• [Task statement] Repeat the entries below exactly, missing none.

○ ○ ○ ○ ○

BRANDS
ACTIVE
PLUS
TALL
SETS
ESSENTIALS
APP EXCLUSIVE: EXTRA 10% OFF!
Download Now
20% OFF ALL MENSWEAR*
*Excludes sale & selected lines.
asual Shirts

○ ○ ○ ○ ○

• [Exercise response]
BRANDS
ACTIVE
PLUS
TALL
SETS
ESSENTIALS
APP EXCLUSIVE: EXTRA 10% OFF!
Download Now
20% OFF ALL MENSWEAR*
*Excludes sale & selected lines.
asual Shirts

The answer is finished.